▸ Task instructions: What is needed here is an exact reprint of every record below.
····················
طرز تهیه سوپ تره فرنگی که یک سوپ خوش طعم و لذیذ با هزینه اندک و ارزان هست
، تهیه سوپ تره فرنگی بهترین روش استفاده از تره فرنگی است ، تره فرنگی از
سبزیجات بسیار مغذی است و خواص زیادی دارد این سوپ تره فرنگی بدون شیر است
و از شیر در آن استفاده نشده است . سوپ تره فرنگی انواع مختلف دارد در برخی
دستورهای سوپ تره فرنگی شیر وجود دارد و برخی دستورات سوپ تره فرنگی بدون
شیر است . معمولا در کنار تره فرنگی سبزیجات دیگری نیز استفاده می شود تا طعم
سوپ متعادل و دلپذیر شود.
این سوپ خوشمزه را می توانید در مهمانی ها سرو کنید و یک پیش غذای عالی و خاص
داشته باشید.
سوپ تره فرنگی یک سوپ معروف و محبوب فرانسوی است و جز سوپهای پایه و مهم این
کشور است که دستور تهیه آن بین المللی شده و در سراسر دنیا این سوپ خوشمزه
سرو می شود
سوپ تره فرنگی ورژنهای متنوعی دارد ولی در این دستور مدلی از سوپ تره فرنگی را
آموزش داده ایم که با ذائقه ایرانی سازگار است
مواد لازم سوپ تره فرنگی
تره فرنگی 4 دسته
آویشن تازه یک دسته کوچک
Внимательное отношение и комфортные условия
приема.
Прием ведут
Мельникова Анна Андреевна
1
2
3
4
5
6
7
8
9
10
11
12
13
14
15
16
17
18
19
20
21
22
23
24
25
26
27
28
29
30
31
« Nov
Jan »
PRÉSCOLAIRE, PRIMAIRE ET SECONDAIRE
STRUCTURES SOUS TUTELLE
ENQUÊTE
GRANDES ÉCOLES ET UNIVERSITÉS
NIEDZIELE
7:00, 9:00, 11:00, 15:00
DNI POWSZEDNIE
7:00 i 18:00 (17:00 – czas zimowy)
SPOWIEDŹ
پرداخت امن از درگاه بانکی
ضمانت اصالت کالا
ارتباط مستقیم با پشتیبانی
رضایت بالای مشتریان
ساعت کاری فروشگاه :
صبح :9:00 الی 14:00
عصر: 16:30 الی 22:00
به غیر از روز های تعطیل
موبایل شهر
····················
▸ Answer to the problem:
طرز تهیه سوپ تره فرنگی که یک سوپ خوش طعم و لذیذ با هزینه اندک و ارزان هست
، تهیه سوپ تره فرنگی بهترین روش استفاده از تره فرنگی است ، تره فرنگی از
سبزیجات بسیار مغذی است و خواص زیادی دارد این سوپ تره فرنگی بدون شیر است
و از شیر در آن استفاده نشده است . سوپ تره فرنگی انواع مختلف دارد در برخی
دستورهای سوپ تره فرنگی شیر وجود دارد و برخی دستورات سوپ تره فرنگی بدون
شیر است . معمولا در کنار تره فرنگی سبزیجات دیگری نیز استفاده می شود تا طعم
سوپ متعادل و دلپذیر شود.
این سوپ خوشمزه را می توانید در مهمانی ها سرو کنید و یک پیش غذای عالی و خاص
داشته باشید.
سوپ تره فرنگی یک سوپ معروف و محبوب فرانسوی است و جز سوپهای پایه و مهم این
کشور است که دستور تهیه آن بین المللی شده و در سراسر دنیا این سوپ خوشمزه
سرو می شود
سوپ تره فرنگی ورژنهای متنوعی دارد ولی در این دستور مدلی از سوپ تره فرنگی را
آموزش داده ایم که با ذائقه ایرانی سازگار است
مواد لازم سوپ تره فرنگی
تره فرنگی 4 دسته
آویشن تازه یک دسته کوچک
Внимательное отношение и комфортные условия
приема.
Прием ведут
Мельникова Анна Андреевна
1
2
3
4
5
6
7
8
9
10
11
12
13
14
15
16
17
18
19
20
21
22
23
24
25
26
27
28
29
30
31
« Nov
Jan »
PRÉSCOLAIRE, PRIMAIRE ET SECONDAIRE
STRUCTURES SOUS TUTELLE
ENQUÊTE
GRANDES ÉCOLES ET UNIVERSITÉS
NIEDZIELE
7:00, 9:00, 11:00, 15:00
DNI POWSZEDNIE
7:00 i 18:00 (17:00 – czas zimowy)
SPOWIEDŹ
پرداخت امن از درگاه بانکی
ضمانت اصالت کالا
ارتباط مستقیم با پشتیبانی
رضایت بالای مشتریان
ساعت کاری فروشگاه :
صبح :9:00 الی 14:00
عصر: 16:30 الی 22:00
به غیر از روز های تعطیل
موبایل شهر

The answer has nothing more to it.